**** Information supplied
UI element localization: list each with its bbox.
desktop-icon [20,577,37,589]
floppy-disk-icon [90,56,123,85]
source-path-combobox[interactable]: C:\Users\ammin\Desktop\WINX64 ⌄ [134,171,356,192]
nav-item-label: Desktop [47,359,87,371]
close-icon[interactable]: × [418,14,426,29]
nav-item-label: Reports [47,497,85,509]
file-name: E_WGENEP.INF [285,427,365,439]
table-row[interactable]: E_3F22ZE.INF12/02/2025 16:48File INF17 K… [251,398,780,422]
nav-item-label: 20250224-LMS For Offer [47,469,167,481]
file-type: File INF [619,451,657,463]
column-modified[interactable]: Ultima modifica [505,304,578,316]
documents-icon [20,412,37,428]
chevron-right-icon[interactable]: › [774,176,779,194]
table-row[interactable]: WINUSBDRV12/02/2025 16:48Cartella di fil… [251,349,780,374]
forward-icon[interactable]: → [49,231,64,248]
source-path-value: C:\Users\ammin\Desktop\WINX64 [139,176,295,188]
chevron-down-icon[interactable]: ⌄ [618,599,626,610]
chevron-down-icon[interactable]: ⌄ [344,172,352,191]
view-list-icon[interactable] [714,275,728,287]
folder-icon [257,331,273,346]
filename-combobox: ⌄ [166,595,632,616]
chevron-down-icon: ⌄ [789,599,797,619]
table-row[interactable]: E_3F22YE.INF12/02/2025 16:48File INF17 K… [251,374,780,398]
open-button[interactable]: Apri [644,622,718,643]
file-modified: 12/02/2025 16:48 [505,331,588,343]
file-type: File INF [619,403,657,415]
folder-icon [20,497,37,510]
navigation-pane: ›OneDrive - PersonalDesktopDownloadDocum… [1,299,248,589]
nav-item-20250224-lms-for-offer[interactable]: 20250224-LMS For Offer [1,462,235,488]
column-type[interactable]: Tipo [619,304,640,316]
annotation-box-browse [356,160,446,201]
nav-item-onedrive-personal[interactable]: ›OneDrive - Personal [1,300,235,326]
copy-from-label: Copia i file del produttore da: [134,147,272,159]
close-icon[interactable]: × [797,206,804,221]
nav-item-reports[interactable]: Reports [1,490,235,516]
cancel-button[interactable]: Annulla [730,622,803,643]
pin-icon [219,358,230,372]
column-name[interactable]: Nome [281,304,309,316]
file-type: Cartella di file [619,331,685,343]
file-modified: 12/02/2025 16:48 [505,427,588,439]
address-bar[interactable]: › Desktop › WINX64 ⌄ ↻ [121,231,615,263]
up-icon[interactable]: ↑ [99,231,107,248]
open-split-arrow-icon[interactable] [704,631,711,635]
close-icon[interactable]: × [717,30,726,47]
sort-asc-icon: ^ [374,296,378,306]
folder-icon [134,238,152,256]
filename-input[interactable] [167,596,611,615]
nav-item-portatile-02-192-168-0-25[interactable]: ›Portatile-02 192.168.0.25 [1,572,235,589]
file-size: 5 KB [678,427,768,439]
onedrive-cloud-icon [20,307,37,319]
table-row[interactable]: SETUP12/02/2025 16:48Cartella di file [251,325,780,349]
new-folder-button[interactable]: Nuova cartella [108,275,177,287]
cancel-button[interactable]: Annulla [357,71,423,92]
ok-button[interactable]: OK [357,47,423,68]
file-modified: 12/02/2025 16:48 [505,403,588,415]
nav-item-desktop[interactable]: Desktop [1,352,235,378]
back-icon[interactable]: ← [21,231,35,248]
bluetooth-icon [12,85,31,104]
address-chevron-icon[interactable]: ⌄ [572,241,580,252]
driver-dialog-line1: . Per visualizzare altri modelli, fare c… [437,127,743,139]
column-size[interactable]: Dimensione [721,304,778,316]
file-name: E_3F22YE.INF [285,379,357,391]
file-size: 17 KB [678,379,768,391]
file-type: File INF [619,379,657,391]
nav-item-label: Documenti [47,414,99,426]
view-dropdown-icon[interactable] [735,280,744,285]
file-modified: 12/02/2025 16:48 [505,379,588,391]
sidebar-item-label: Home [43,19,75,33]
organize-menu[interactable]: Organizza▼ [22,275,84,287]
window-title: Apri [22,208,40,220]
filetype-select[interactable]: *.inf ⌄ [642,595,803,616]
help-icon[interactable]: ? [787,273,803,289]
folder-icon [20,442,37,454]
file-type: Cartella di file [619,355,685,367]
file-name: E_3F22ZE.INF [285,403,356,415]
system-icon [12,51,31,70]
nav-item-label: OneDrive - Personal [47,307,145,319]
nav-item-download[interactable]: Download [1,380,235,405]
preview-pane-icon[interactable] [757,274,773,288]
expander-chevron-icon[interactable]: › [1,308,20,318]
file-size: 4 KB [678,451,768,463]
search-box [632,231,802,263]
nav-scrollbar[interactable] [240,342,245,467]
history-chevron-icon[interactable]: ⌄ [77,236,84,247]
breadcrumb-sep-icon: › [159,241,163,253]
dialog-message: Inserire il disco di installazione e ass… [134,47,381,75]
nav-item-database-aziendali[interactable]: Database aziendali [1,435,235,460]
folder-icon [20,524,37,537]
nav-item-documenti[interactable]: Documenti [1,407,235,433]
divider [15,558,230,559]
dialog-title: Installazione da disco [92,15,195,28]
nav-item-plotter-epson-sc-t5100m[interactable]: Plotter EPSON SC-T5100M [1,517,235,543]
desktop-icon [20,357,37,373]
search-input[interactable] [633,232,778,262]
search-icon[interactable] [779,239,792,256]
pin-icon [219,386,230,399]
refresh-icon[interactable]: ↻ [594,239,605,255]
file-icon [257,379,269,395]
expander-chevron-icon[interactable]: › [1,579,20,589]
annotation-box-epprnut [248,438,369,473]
********
What you will do:
Find all the lines containing "title" in the material, then copy them.

Exercise response:
window-title: Apri [22,208,40,220]
dialog-title: Installazione da disco [92,15,195,28]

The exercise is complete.